Aus deinen Bildern eins und zwei, liebe Myriade, habe ich eine Collage angefertigt. So kann man nun das Gesicht des Akkordeonspielers sehen. Und sich fragen, was sein Schicksal war.
Ich suchte passende Musik. Das bekannte Lied vom Akkordeonspieler, gesungen von Mireille Mathieu? Es ist grausam kitschig: Es besingt ein „Freudenmädchen“, das sich in einen Akkordeonspieler verliebt, aber der muss zu den Soldaten und kommt nie zurück. Sie ist untröstlich. Doch als sie einen anderen Akkordeonspieler hört, belebt sie sich und tanzt.
Der Akkordeonspieler in meiner Version oben wäre sozusagen die Umkehrung: Er ist doch nicht im Krieg gefallen, er kommt zurück, kriegsversehrt und erblindet. Das „Freudenmädchen“ findet er nicht wieder. Und so sitzt er nun und spielt und lauscht mit übergroßen Ohren in die Nacht hinein, und ihm ist, als käme ein Echo seiner Musik aus dem Himmelsraum (wo das Freudenmädchen weilt) zu ihm.
Ich suchte weiter nach einer passenden Musik und stieß auf einen Balkan-Tango, 2017 vom bosnischen Musiker DRAŽAN KOSORIC, im Rahmen eines Festivals in Kharkiv/Ukraine interpretiert.
Ich las seinen Werdegang nach, der sich durch all die kriegerischen Schrecknisse Mittel- und Osteuropas zieht. 1976 in Sarajewo (noch Jugoslawien) geboren, Studium in Odessa/Ukraine, Master in Sarajevo/Bosnien-Herzegovina. Seine Werke wurden aufgeführt in Ukraine, Russland, Slowakei, Kroatien, Serbien, Slowenien, Bulgarien, Polen, ferner in Italien, Deutschland, Österreich, Singapur, China u.a.. Er gewann Preise bei Komponistenwettbewerben in der Ukraine, in Serbien, Österreich, Bulgarien, Russland (2019), Italien, Russland (2020). Er ist a.o. Professor an der Musikakademie der Universität Ost-Sarajevo (Bosnien-H).
Schließlich fand ich noch eine interessante Interpretation von Strawinskys Tango, 1940 komponiert. Interpret ist MIROSLAV NISIC. geboren 1992 in Leskovac (Serbien), mit ähnlichen Lebensstationen wie DRAŽAN KOSORIC, aber mit Schwerpunkt in Deutschland, wo er auch studierte.
Von Igor Strawinsky habe ich mal ein Portrait gemalt.
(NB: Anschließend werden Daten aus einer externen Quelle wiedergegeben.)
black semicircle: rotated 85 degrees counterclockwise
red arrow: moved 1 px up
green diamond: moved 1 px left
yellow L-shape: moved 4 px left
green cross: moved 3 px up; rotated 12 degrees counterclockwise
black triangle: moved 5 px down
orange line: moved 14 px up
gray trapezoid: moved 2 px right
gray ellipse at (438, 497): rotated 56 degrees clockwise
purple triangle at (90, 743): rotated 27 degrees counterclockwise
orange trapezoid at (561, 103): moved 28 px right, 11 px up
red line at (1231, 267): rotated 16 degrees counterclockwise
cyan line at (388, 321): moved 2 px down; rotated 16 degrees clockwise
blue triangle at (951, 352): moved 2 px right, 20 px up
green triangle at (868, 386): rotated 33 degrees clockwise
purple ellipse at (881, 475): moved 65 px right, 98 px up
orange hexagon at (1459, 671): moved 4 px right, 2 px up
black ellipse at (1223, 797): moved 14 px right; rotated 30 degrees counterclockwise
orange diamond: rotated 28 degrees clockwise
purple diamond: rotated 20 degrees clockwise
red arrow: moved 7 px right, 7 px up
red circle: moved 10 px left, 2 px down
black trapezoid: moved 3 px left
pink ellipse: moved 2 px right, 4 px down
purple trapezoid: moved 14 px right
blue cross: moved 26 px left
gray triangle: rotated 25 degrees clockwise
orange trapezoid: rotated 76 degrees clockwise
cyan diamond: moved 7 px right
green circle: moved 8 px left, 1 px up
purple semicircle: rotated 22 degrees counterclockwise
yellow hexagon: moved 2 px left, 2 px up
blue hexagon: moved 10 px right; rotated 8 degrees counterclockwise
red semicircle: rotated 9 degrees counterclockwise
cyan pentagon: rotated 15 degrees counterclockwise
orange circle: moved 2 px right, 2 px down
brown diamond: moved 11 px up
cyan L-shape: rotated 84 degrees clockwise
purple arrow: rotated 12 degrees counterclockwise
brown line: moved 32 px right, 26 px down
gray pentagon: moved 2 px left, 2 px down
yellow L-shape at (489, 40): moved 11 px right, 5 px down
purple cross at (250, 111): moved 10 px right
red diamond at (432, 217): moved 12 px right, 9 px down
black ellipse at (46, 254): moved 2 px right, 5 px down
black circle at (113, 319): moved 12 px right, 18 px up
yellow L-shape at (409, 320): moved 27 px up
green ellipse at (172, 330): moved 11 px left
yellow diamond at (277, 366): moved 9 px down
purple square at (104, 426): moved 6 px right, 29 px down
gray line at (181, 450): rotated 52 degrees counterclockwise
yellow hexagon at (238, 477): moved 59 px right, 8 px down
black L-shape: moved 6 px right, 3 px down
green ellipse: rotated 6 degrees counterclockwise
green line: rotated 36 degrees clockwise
Täusche ich mich, oder ähnelt es ein wenig dem Kopf des Akkordeonspielers, den ich aus deinen beiden Fotos zusammengefügt habe? Doch nun hat er die Augen geöffnet und schaut in unsere Welt des Kriegs und lauscht mit großen Ohren den Kriegstrommeln, die womöglich noch Schlimmeres ankündigen als das, was die Menschen eh schon erdulden müssen.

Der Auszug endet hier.